Interviews with Laurie Collyer on indieWire reveal that she went to film school only after spending several years working in various welfare/care services. This experience is the basis for the story and it's good to see an American film dealing with such issues. However, it says something about film distribution perhaps in that the film may not have achieved the limited profile it has managed without Maggie Gyllenhaal's presence. In the UK, Ken Loach is able to make a film with similar characters, but using less well-known names.

Tuesday, August 28, 2007

The Journey

Shruiti Menon as Delilah and Suhasini V. Nair as Kiran in Sancharram (The Journey) (India 2004)

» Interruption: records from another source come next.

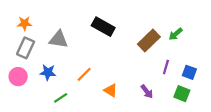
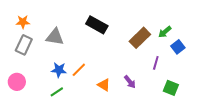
blue star: (48, 72) -> (59, 70), moved
blue square: (189, 72) -> (178, 47), moved, turned 32
pink circle: (18, 77) -> (17, 82), moved
purple arrow: (147, 91) -> (130, 82), moved

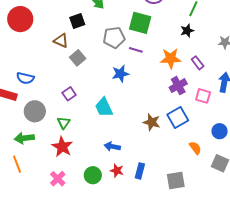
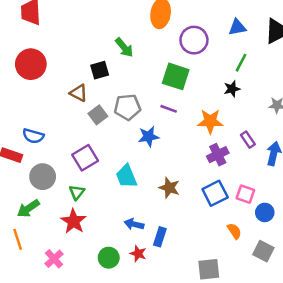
gray pentagon: (114, 38) -> (127, 107), moved
purple rectangle: (198, 63) -> (248, 140), moved
purple square: (69, 94) -> (85, 158), size x1.5
pink square: (203, 96) -> (245, 194), moved
brown star: (152, 122) -> (169, 188), moved
green arrow: (24, 138) -> (28, 208), turned -30
blue rectangle: (140, 171) -> (160, 237), moved
pink cross: (58, 179) -> (54, 259), moved

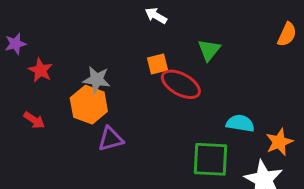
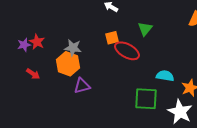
purple star: (15, 44) -> (24, 45), moved

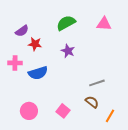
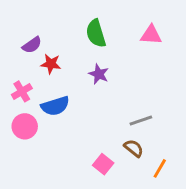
green semicircle: (66, 23) -> (96, 33), turned -78
pink cross: (15, 63) -> (22, 91), turned -32
pink circle: (29, 111) -> (25, 126), moved
pink square: (63, 111) -> (103, 164), moved

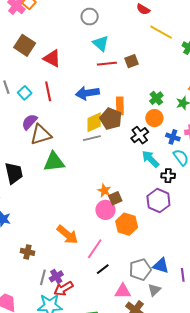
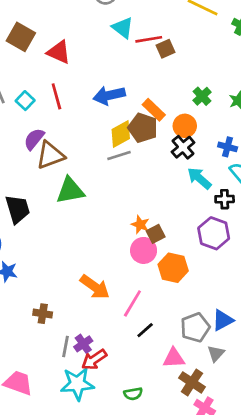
red line: (107, 64) -> (149, 39), moved
orange rectangle: (120, 106) -> (154, 110), turned -42
orange circle: (154, 118) -> (185, 126), moved
blue triangle: (161, 266) -> (223, 320), turned -42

In preparation for a Saturday School on Indian Cinema, I came across this film from Kerala in South India, directed by Ligy J. Pullappally. It is partly derived from a real life incident in Kerala when two young women students at university fell in love but were sent back to their parents. The next day, one of the women committed suicide. Recognising elements in the news story that had been in her earlier short film, Ligy
Pullappally set out to write a feature-length script which would offer a more positive narrative for lesbian relationships in India involving young women expected to marry according to family customs.

The Journey follows a higher profile film, Fire (1996), directed by the Canadian-based Indian director Deepa Mehta. This film featured major stars of Indian 'parallel cinema', including the central couple, Shabana Azmi and Nandita Das, and received a significant international release as well as raising controversy in India for what were seen in some quarters as attacks on the institution of marriage (the two women are sisters-in-law). By contrast, The Journey is a low budget feature with relatively little international distribution. I rented the film via the Guardian's rental service 'Sofa Cinema' and discovered that it is distributed on DVD in the UK by Millivres Multimedia, a company specialising in gay and lesbian films.

Like Deepa Mehta, Ligy Pullappally was born in India but then moved to North America (Chicago) where she eventually became a 'public interest lawyer'. She used some prize money to allow her to develop her interest in filmmaking and returned to Kerala to make The Journey –– which received support from the the state's film commission. Technically, The Journey is an example of 'diaspora filmmaking'. Gurinder Chadha with Bride and Prejudice and Mira Nair with a string of films (including The Namesake to be screened on this course) are further examples. Trained in the West, these women have each offered different perspectives on Indian culture and on concepts of Indian Cinema.

Although Ligy Pullappally is relatively inexperienced as a filmmaker, The Journey bears comparison with other films made in Kerala as 'independent' or 'art' films. There is a popular film industry in Kerala making comedies and action films in the regional language Malayalam, but the art cinema of Kerala also has a strong reputation in India -- and in the case of director Adoor Gopalakrishnan, around the world. Kerala has the highest education achievement levels in India and a relatively good record on social equality -- as well as vying with Bengal in the North East as a cultural centre. This makes the story of The Journey more poignant. Kerala is also unusual in India in having three distinct religious communities co-existing peacefully (on the whole). In the film, one young woman is a Hindu and the other a Christian -- but both feel the power of tradition.

The Journey is a very simple story, but it is told with conviction and the setting (in the hills of Northern Kerala) and the characters are well presented. We may well look at an extract from the film on the course. If you want to know more, there is a useful 'official website'.